====== Material for this task

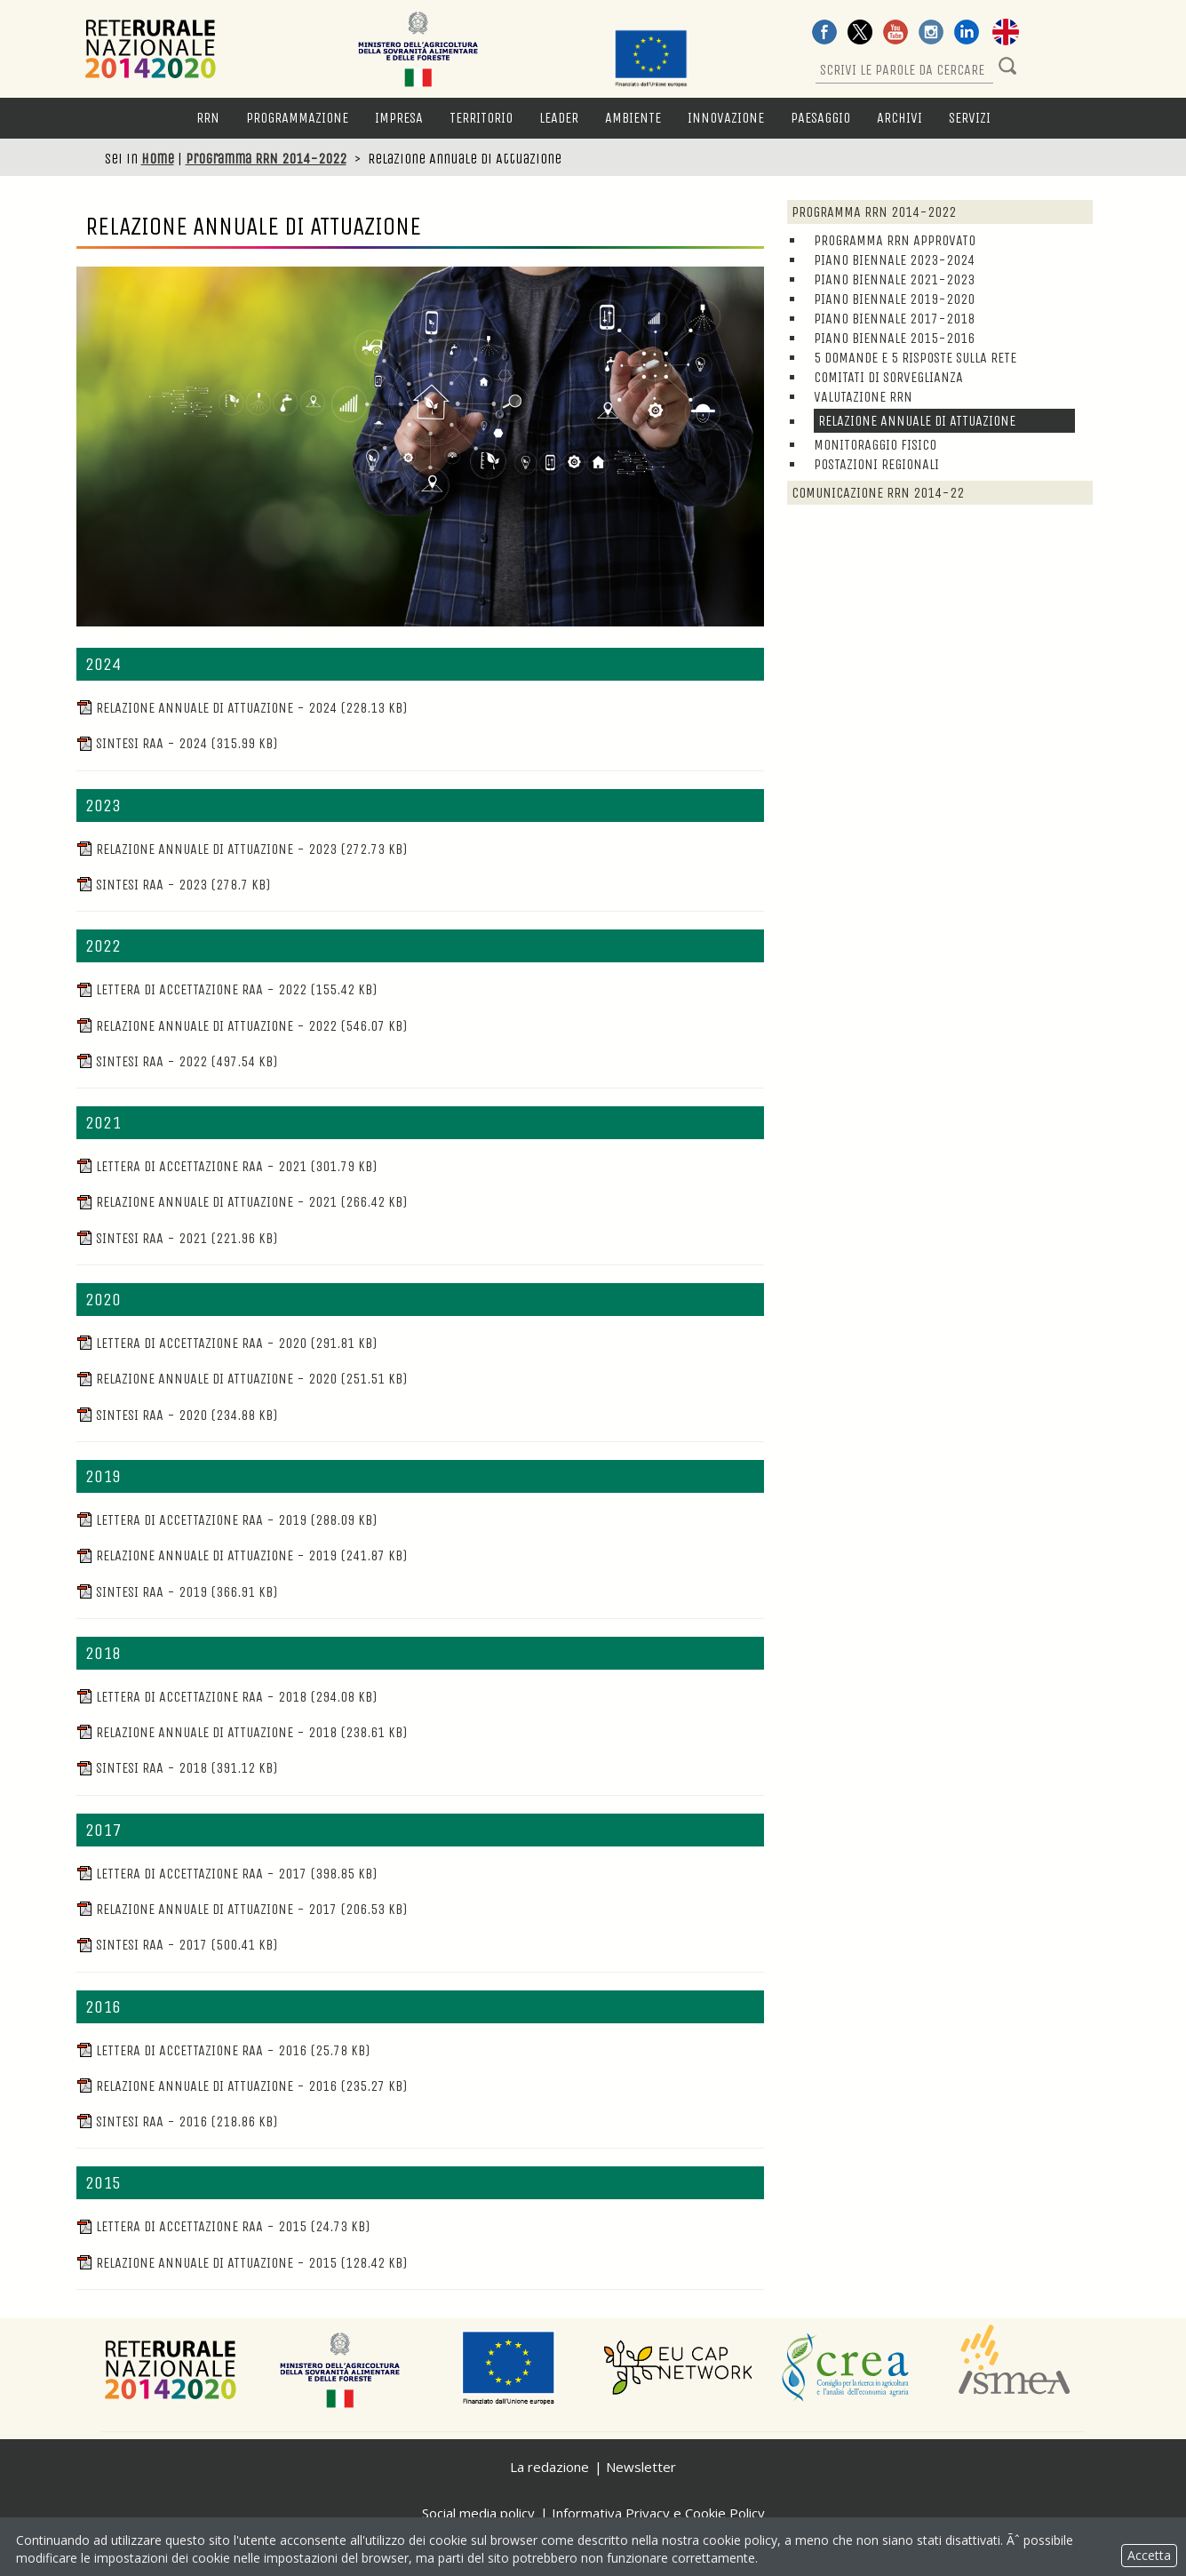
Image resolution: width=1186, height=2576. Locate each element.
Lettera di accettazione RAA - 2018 (226, 1696)
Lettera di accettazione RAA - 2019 (226, 1519)
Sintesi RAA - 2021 (176, 1238)
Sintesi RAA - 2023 (173, 884)
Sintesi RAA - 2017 (176, 1944)
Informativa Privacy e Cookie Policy (658, 2513)
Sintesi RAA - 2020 (176, 1415)
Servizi (970, 117)
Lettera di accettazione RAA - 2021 (226, 1166)
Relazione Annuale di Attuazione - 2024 (241, 707)
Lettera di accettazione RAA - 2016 (223, 2050)
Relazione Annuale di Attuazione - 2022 (241, 1025)
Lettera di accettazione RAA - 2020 (226, 1343)
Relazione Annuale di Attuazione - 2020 (241, 1378)
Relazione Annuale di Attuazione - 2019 (241, 1555)
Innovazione (726, 117)
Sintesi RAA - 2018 (176, 1767)
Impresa (399, 117)
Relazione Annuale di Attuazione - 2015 (241, 2262)
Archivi (899, 117)
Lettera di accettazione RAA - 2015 (223, 2226)
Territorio (481, 117)
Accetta (1149, 2555)
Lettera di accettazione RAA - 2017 (226, 1873)
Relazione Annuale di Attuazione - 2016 (241, 2086)
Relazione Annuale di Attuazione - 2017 (241, 1909)
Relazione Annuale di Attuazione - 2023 (241, 849)
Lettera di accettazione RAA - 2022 (226, 989)
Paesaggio (820, 117)
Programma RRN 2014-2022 (266, 158)
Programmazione (297, 117)
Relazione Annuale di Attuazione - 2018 (241, 1732)
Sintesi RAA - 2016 (176, 2121)
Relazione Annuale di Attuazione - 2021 (241, 1201)
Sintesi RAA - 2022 (176, 1061)
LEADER (558, 117)
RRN (207, 117)
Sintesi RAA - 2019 (176, 1591)
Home (157, 158)
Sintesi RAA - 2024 (176, 743)
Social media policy (478, 2513)
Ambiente (633, 117)
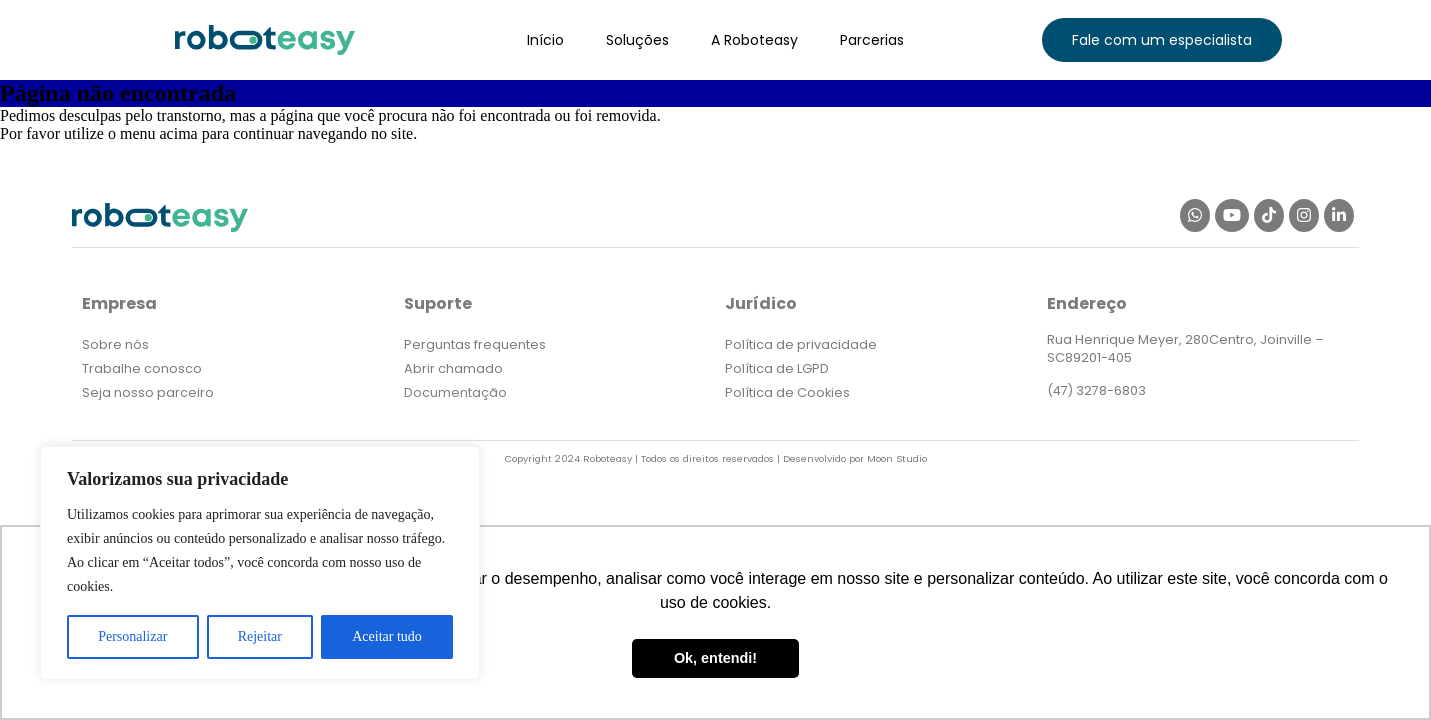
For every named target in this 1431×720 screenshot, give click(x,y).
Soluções (637, 40)
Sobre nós (115, 344)
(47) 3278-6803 (1096, 390)
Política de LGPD (777, 368)
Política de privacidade (801, 344)
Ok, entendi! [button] (715, 658)
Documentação (455, 392)
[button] (1162, 40)
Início (545, 40)
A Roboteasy (754, 40)
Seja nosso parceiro (148, 392)
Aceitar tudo (387, 636)
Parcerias (872, 40)
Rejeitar (260, 636)
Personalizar (132, 636)
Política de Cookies (787, 392)
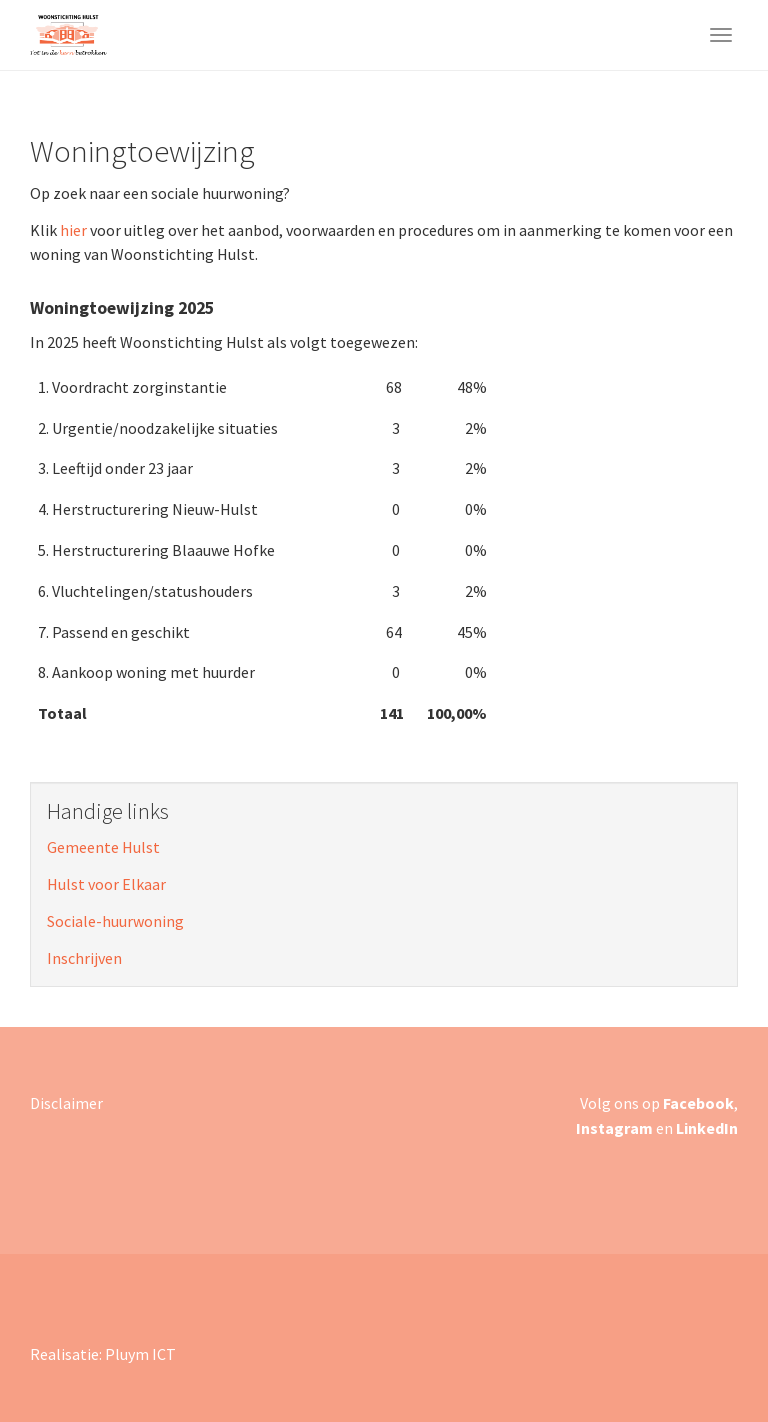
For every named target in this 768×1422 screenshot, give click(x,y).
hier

============

Work task
Print out the whole listing word for word. Leave the pictures out.

Result of this exercise
Image resolution: width=1186, height=2576. Locate each element.
Lettera di accettazione RAA - 2018 (226, 1696)
Lettera di accettazione RAA - 2019 (226, 1519)
Sintesi RAA - 2021 (176, 1238)
Sintesi RAA - 2023 (173, 884)
Sintesi RAA - 2017 (176, 1944)
Informativa Privacy e Cookie Policy (658, 2513)
Sintesi RAA - 2020 (176, 1415)
Servizi (970, 117)
Lettera di accettazione RAA - 2021 (226, 1166)
Relazione Annuale di Attuazione - 2024 (241, 707)
Lettera di accettazione RAA - 2016 (223, 2050)
Relazione Annuale di Attuazione - 2022 (241, 1025)
Lettera di accettazione RAA - 2020 (226, 1343)
Relazione Annuale di Attuazione - 2020 (241, 1378)
Relazione Annuale di Attuazione - 2019 (241, 1555)
Innovazione (726, 117)
Sintesi RAA - 2018 (176, 1767)
Impresa (399, 117)
Relazione Annuale di Attuazione - 2015 (241, 2262)
Archivi (899, 117)
Lettera di accettazione RAA - 2015 (223, 2226)
Territorio (481, 117)
Accetta (1149, 2555)
Lettera di accettazione RAA - 2017 (226, 1873)
Relazione Annuale di Attuazione - 2016 (241, 2086)
Relazione Annuale di Attuazione - 2017 (241, 1909)
Relazione Annuale di Attuazione - 2023 (241, 849)
Lettera di accettazione RAA - 2022 (226, 989)
Paesaggio (820, 117)
Programma RRN 2014-2022 (266, 158)
Programmazione (297, 117)
Relazione Annuale di Attuazione - 2018 (241, 1732)
Sintesi RAA - 2016 (176, 2121)
Relazione Annuale di Attuazione - 2021 (241, 1201)
Sintesi RAA - 2022 (176, 1061)
LEADER (558, 117)
RRN (207, 117)
Sintesi RAA - 2019 (176, 1591)
Home (157, 158)
Sintesi RAA - 2024 (176, 743)
Social media policy (478, 2513)
Ambiente (633, 117)
For every named target in this 1431×720 screenshot, give click(x,y).
Soluções (637, 40)
Sobre nós (115, 344)
(47) 3278-6803 (1096, 390)
Política de LGPD (777, 368)
Política de privacidade (801, 344)
Ok, entendi! [button] (715, 658)
Documentação (455, 392)
[button] (1162, 40)
Início (545, 40)
A Roboteasy (754, 40)
Seja nosso parceiro (148, 392)
Aceitar tudo (387, 636)
Parcerias (872, 40)
Rejeitar (260, 636)
Personalizar (132, 636)
Política de Cookies (787, 392)
For every named target in this 768×1422 screenshot, give click(x,y).
hier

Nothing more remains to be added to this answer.